Haworthia (2012)

PhotoBy Chris Deem (March 2012)

It is someone’s favorite room. It is a room of pastel colors, of old-fashioned painted glass wind chimes, hand-painted furniture and hard-bound books with worn bindings. It is a room with a hardwood floor and a lingering fragrance of scented candles, no longer lit.

There are three large, painted windows in this candle-scented room. On the three windowsills are three potted plants. In the first window, in an age-worn clay pot, is Haworthia cuspidate variegata. Its left side is speckled yellow, its right side is a pale, light-green color.

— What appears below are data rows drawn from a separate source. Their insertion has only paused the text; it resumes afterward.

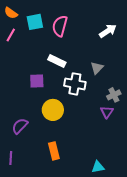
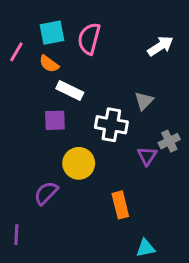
orange semicircle: (11, 13) -> (49, 64), moved
white rectangle: (57, 61) -> (70, 91), moved
purple triangle: (107, 112) -> (147, 156), moved
purple semicircle: (20, 126) -> (46, 193), moved
orange rectangle: (54, 151) -> (120, 205), moved

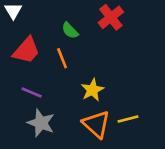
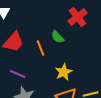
green semicircle: (70, 31) -> (58, 37), moved

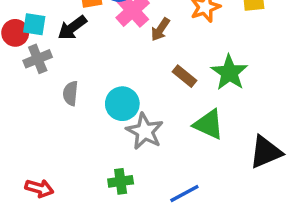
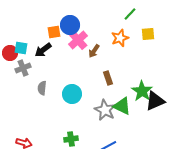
green star: (229, 73) -> (142, 91), moved
brown rectangle: (184, 76) -> (108, 78), turned 32
gray star: (145, 131) -> (105, 110), moved
black triangle: (266, 152) -> (155, 101), moved

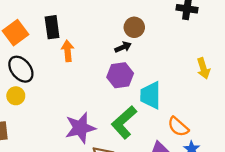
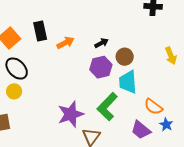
brown circle: (134, 27) -> (125, 57), moved
orange arrow: (68, 51) -> (65, 43), moved, turned 72

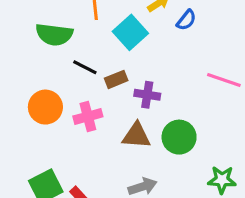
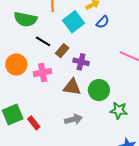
blue semicircle: (186, 20) -> (103, 22), moved
brown rectangle: (116, 79) -> (62, 51), turned -32
green star: (222, 180) -> (119, 110), moved

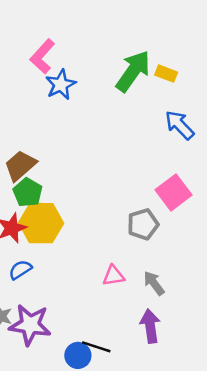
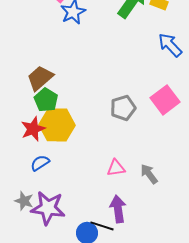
gray pentagon: (143, 224) -> (123, 108), moved
purple arrow: (150, 326) -> (118, 209), moved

Across the room in the opposite-facing window is a glistening green Haworthia cooperi var. dielsiana. Its surface is like a brooch of star sapphires.

An old oak tree shades the massive center window. Still the Haworthia reinwardtii plant growing there has red in its green leaves. This bright room holds within it a quiet repose, a feeling of eternal spring. It is someone’s favorite room.

What have I learned about the genus Haworthia? A few things, I suppose.

The genus is in the Asphodeliaceae family, and the majority of Haworthia species are from South Africa. I also read that most species are considered winter growers.

I learned that some haworthias have interesting roots. The strangest thing I learned about them is the odd reaction succulent lovers have to their flowers. Everyone seems to dislike them. These are the things I have learned, but I think they are perfect plants for anyone’s favorite room.